Besides tainted social media marketing, ethical issues such as privacy, bullying, defamation and more were called to attention.
(Cartoon Source: Pinterest)
Easter’s indication of lowered privacy’s effect between teachers and students could affect the professionalism at hand. Lowered privacy could foster a stronger bonding between teachers and students. With that said, there should be a line drawn. It isn’t ethical when the professionalism is compromised. It isn’t ethical with the abuse of personal information.
(Picture Source: Ethics in Graphic Design)
From a business perspective, Yixin raised the issue of social media spreading the false perception of beauty.

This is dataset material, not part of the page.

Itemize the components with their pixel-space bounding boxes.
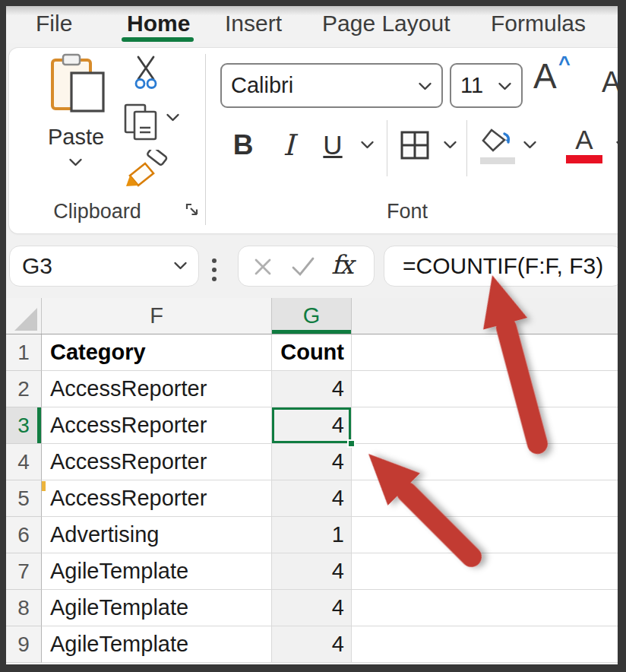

When managing corporate social media accounts, conflicting issues of popular content versus ethical content may arise. Marketers who measure success by the outreach and like count are likely to forsake ethical content.
Posting controversial content on a social media account may be acceptable, but posting controversial content on a corporate social media account isn’t. Consider that the influence of a corporate social media account will be much greater, with the high follower count.
Vanna’s post reinforced my view that bashing corporate competitors is highly unethical. Defaming competitors reveals that the company doubts its own strengths and tries to leverage their position by pushing competitors down. Not classy. Furthermore, customers are not oblivious to their unethical acts and may refuse to invest in the business in future. Like my example of the Singtel-Gushcloud controversy, customers will feel unimpressed with the brand after the cover is blown.
Ryan’s comment had me questioning myself. If I ever receive instructions from my company to post false or defamatory content, would I agree to do so?
With the experience I have had in content marketing, I was tasked to always search for evidences before posting anything in my company’s name to uphold truth in the brand. Most of this consideration is also tied to the strict Singapore laws on defamation, where consequences will be dire. Therefore, no, I would definitely decline to lie or downplay competitors as I value my ethics more than a job that demeans morality.